A la mort de la reine Anne (1714), Bolingbroke perdit tout son crédit et fut même proscrit par le Parlement et dépouillé de tous ses biens. Il se réfugia en France, et offrit ses services au prétendant Jacques III; mais bientôt, mécontent de ce prince, il s'en détacha et sollicita auprès du nouveau roi, Georges I, son retour en Angleterre; il ne put l'obtenir qu'en 1723. Il vécut d'abord à la campagne, étranger aux affaires : mais en 1725 il reparut sur la scène, et pendant dix ans il fut par ses écrits le plus redoutable antagoniste du ministère Walpole. Désespérant enfin du succès de ses efforts, il se retira de nouveau en France (1735) pour y passer le reste de ses jours; mais, incapable de se fixer, il retourna dès 1738 en Angleterre, où il mourut sans avoir pu ressaisir le pouvoir. Il avait épousé en secondes noces une Française, la marquise de Villette, nièce de Mme de Maintenon.

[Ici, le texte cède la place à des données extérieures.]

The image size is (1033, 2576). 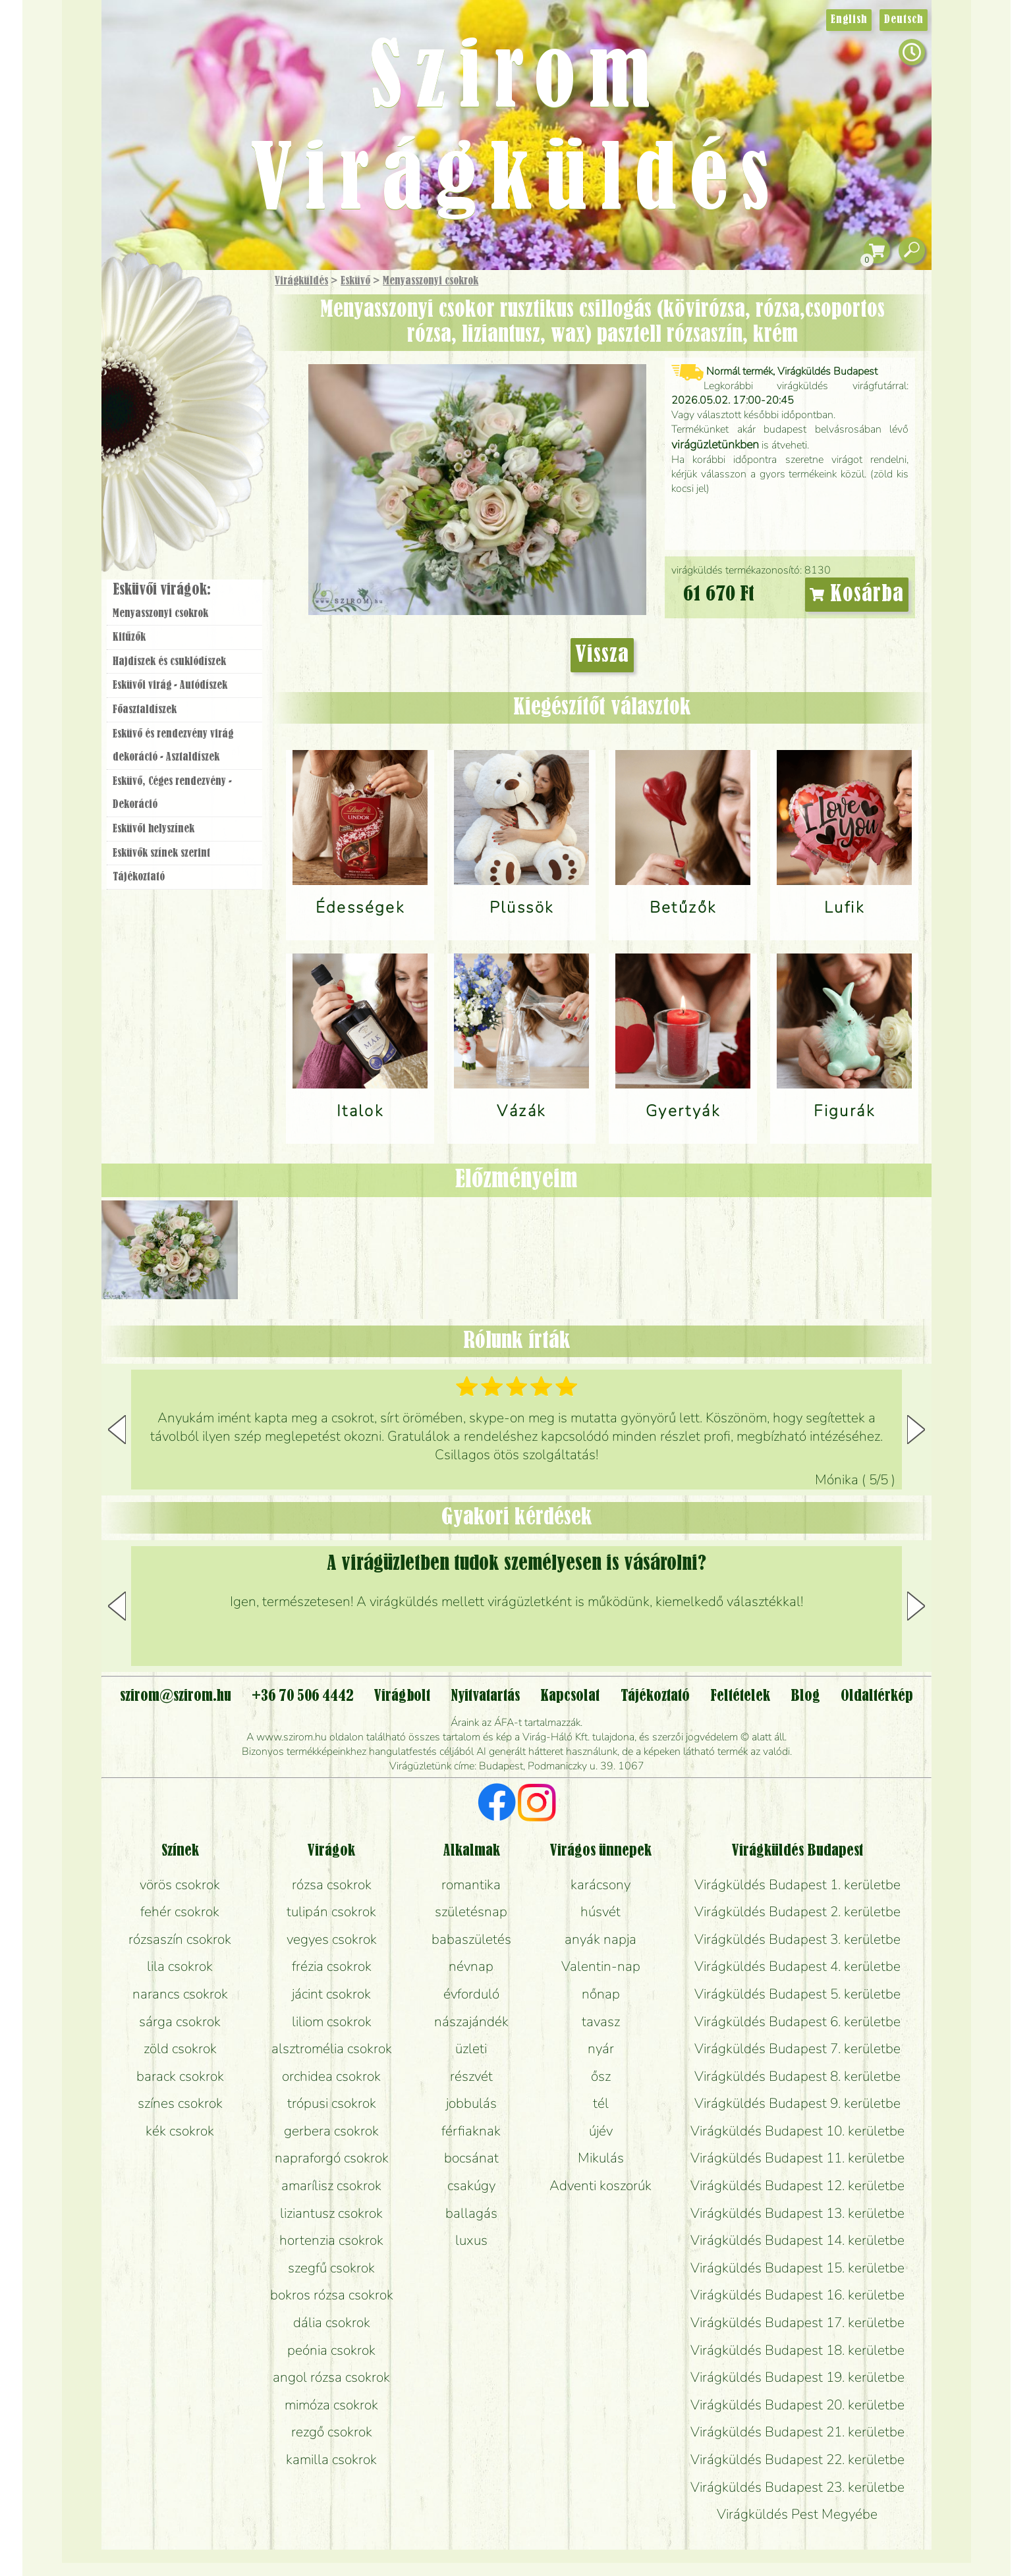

Bolingbroke a écrit pendant sa retraite un grand nombre d'ouvrages : les uns politiques, tels que Lettre au chevalier Wyndham sur le patriotisme, Idée d'un roi patriote, Des partis; les autres littéraires ou philosophiques, tels que Réflexions sur l'exil, Lettres sur l'étude de histoire, Lettres à M. de Pouilly (en français). Dans ces derniers écrits, il se montre déiste et attaque ouvertement la révélation; il fut en cela le précurseur de Voltaire qui plus d'une fois emprunta son nom. Tous les écrits de Bolingbroke ont été réunis à Londres par Mallet, 1754, 5 v. in-4; ils ont été réimprimés en 1809, 8 vol. in-8. Plusieurs ont été traduits en français, notamment les Lettres sur l'Histoire, par Barbeu Dubourg, 1752. Bolingbroke fut lié avec les plus grands écrivains de son temps, Prior, Swift et Pope : c'est lui qui donna à ce dernier le sujet et le fond de l'Essai sur l'homme, qui est son chef-d'oeuvre. Il fut lui-même un bon écrivain : son style est vif, orné et brillant.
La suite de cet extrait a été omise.